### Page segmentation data
◆ ◆ ◆ ◆
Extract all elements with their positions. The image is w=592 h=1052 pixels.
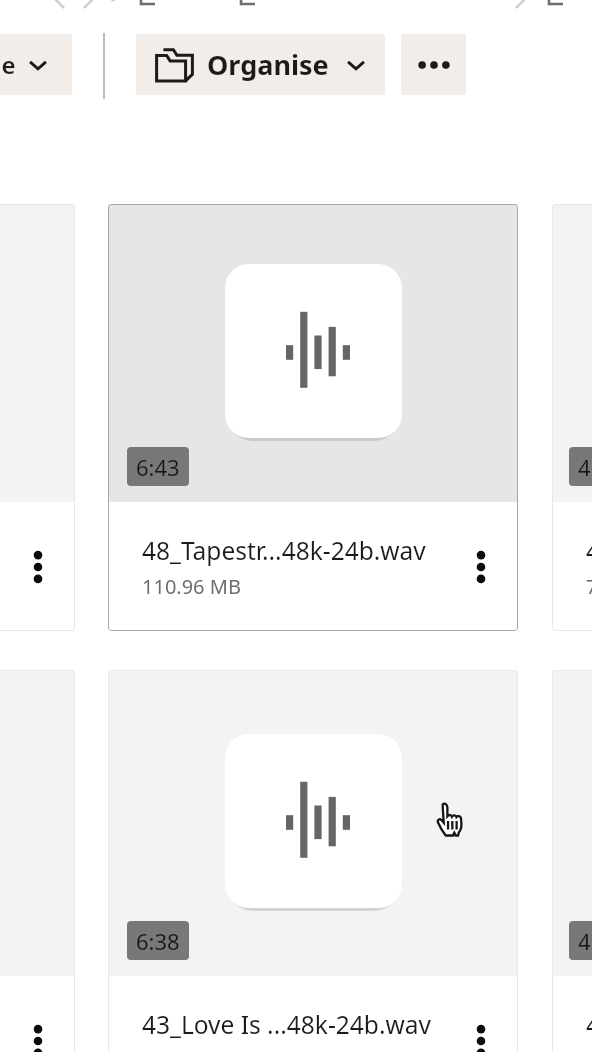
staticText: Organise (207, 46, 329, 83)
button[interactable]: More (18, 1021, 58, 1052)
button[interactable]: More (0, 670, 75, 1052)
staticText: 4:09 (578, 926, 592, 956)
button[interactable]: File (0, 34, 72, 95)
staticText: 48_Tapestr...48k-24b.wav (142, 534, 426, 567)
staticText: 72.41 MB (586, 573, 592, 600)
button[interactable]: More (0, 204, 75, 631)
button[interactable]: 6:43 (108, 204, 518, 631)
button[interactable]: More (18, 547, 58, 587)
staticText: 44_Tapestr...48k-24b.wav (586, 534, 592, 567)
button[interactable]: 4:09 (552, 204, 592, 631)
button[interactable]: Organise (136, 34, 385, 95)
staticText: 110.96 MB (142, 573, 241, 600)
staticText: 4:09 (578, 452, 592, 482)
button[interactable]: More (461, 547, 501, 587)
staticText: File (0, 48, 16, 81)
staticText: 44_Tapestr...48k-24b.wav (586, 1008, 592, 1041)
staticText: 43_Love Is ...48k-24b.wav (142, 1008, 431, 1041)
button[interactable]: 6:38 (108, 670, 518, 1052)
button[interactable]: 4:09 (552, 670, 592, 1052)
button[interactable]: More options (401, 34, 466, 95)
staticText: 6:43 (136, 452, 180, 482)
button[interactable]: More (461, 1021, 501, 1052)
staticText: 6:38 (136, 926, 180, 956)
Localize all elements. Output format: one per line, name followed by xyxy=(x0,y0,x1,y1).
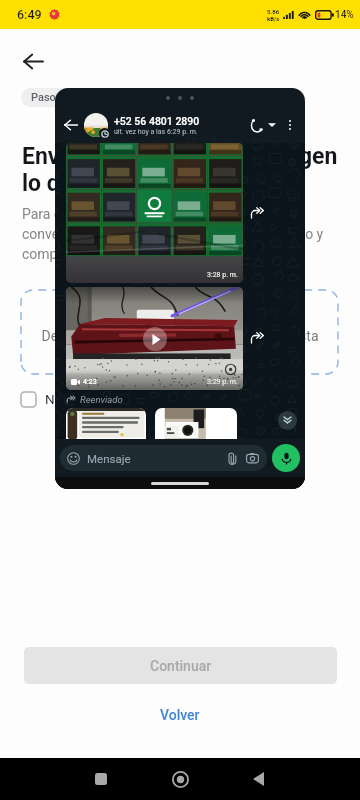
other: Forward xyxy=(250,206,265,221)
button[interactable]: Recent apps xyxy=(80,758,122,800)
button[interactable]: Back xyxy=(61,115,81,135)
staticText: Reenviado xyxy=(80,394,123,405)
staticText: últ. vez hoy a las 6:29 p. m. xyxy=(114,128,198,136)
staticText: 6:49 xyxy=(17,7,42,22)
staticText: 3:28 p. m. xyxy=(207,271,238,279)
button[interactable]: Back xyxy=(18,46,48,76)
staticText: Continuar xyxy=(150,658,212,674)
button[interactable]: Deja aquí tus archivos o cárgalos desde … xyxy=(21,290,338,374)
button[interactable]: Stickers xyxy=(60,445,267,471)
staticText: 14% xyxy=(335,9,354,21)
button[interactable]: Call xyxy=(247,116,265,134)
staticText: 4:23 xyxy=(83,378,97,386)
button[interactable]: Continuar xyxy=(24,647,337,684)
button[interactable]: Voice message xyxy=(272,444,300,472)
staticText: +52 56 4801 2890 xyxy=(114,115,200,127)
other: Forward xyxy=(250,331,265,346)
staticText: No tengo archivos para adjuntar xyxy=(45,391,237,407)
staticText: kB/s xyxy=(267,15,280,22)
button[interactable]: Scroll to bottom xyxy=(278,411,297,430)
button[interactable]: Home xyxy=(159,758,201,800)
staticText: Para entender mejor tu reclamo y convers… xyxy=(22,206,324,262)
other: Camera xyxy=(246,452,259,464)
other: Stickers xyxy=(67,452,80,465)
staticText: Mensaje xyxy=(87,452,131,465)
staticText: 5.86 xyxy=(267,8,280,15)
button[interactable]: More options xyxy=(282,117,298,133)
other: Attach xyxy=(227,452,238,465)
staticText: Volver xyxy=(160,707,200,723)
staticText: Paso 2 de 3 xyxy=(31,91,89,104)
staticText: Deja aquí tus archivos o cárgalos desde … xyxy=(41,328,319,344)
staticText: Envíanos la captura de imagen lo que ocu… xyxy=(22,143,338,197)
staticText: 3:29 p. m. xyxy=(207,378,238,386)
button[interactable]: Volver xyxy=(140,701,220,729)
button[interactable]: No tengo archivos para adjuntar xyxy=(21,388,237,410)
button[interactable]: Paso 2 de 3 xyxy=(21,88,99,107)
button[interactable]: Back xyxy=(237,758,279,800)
◆ ◆ ◆ ◆
### TASK INSTRUCTIONS
Check the data for lines with "Continuar" and give only their number.

### RESPONSE TO THIS EXERCISE
2